◆ **WORK TO COMPLETE**: Go through the entries below and tally each line holding the string "info". Return the number only.

[Page segmentation data]
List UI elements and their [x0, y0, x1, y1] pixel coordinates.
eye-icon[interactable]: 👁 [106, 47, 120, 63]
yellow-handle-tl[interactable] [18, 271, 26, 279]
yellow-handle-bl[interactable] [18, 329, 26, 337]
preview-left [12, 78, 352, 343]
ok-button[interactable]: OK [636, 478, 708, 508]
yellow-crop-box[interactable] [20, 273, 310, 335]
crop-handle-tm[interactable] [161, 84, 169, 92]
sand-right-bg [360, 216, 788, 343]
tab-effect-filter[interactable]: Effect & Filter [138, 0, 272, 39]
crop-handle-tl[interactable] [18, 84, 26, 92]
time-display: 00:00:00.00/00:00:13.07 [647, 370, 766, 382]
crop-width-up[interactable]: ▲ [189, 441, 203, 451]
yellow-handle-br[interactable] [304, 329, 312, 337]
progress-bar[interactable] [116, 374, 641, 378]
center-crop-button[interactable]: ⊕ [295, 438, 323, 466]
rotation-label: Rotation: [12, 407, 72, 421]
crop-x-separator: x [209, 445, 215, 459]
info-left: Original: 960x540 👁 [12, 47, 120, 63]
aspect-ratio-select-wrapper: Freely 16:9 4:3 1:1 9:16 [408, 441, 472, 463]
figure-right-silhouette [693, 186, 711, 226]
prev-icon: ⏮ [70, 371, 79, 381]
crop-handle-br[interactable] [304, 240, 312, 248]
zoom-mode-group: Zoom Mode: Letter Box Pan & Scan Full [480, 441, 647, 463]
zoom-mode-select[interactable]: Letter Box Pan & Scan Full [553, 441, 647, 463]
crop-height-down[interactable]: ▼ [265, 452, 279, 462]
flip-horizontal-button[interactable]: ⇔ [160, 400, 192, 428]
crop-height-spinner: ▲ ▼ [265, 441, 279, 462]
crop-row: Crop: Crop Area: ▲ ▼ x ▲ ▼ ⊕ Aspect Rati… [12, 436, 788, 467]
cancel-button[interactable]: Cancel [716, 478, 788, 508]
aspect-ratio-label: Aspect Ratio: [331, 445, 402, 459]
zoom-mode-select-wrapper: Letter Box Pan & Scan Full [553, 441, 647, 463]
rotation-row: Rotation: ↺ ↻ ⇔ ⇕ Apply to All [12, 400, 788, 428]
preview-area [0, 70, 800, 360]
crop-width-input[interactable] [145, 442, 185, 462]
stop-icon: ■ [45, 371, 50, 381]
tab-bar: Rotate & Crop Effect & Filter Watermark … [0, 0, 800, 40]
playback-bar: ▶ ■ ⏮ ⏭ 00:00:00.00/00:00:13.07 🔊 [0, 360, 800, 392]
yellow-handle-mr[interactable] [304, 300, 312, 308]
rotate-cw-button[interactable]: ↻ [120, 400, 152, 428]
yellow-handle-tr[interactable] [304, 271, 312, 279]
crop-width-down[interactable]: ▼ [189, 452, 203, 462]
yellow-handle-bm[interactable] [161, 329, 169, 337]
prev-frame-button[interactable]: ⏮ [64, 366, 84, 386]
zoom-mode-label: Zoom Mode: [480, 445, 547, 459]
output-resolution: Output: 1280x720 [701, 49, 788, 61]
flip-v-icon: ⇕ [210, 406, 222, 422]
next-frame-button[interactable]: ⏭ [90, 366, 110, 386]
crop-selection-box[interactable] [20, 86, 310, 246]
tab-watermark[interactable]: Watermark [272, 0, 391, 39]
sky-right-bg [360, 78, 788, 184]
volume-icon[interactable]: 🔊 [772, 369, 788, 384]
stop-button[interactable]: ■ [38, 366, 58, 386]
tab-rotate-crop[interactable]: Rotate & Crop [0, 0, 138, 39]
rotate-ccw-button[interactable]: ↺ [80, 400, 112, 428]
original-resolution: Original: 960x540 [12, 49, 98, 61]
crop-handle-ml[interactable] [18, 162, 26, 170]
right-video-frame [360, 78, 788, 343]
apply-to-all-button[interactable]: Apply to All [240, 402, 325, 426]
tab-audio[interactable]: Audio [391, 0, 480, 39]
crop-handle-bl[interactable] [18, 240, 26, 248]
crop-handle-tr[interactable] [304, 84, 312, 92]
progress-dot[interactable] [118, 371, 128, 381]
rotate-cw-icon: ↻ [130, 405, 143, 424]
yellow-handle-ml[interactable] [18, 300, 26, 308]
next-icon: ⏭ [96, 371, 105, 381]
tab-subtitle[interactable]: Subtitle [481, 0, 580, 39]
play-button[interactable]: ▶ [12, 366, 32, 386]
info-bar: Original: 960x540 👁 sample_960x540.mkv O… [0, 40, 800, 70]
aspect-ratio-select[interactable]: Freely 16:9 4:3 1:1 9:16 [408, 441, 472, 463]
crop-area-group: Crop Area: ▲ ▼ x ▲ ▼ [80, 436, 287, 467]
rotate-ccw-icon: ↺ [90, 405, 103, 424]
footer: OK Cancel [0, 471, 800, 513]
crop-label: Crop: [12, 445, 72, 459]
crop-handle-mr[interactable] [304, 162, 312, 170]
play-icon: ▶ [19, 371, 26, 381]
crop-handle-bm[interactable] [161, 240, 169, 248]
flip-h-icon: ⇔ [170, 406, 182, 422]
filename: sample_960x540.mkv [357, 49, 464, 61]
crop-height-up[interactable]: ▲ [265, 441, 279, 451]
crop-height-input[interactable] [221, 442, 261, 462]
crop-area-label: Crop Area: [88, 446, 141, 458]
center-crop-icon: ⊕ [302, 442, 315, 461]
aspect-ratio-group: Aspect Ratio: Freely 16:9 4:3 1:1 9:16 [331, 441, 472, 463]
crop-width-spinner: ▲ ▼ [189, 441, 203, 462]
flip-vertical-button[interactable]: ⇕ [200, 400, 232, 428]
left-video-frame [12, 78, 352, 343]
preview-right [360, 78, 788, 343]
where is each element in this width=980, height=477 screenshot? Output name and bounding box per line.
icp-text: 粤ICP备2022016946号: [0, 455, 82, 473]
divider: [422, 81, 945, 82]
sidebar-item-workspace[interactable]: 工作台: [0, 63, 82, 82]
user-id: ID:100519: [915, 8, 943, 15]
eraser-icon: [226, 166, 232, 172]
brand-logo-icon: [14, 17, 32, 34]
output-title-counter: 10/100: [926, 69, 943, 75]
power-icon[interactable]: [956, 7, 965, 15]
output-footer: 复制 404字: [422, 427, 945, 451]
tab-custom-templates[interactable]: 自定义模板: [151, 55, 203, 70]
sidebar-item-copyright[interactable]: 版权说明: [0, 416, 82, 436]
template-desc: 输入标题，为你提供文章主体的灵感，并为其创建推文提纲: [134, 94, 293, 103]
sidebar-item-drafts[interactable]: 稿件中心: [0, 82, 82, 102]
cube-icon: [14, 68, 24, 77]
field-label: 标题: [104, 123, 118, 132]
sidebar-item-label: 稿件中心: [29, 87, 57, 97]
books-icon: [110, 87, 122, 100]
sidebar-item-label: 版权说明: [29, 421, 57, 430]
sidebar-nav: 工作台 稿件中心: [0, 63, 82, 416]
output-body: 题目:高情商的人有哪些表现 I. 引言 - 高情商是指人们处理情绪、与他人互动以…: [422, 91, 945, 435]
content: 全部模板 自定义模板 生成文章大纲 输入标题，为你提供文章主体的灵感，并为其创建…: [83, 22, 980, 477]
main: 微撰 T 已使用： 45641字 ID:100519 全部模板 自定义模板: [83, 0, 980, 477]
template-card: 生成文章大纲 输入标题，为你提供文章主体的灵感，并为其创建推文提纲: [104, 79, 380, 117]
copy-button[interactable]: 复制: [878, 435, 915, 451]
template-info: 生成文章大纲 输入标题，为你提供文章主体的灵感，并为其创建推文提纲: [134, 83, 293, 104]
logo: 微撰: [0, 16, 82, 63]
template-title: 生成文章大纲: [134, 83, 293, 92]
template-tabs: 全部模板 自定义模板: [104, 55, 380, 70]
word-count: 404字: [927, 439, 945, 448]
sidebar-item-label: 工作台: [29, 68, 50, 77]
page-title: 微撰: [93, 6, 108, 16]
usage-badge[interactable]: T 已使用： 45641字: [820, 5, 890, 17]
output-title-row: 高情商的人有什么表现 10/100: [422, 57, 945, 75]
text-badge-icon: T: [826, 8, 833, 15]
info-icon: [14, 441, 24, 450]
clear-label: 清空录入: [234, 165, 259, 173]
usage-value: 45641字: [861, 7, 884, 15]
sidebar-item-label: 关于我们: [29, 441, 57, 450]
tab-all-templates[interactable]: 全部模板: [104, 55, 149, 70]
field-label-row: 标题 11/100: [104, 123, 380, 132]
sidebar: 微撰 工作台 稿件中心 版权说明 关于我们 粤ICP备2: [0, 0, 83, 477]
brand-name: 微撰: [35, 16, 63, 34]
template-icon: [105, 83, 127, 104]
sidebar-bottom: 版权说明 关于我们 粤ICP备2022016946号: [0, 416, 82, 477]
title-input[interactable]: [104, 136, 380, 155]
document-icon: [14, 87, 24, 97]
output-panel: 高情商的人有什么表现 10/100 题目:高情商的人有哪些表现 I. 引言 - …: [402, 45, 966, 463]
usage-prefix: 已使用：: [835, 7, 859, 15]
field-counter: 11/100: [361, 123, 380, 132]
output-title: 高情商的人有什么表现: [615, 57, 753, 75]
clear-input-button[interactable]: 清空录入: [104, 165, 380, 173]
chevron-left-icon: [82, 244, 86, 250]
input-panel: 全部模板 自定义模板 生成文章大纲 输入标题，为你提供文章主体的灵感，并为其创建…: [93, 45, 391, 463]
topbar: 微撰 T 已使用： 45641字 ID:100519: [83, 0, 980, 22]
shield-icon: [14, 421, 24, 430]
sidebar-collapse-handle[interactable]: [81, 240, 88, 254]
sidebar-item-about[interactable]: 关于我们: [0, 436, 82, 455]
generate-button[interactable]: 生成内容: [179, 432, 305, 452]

◆ **OUTPUT FOR THIS TASK**: 4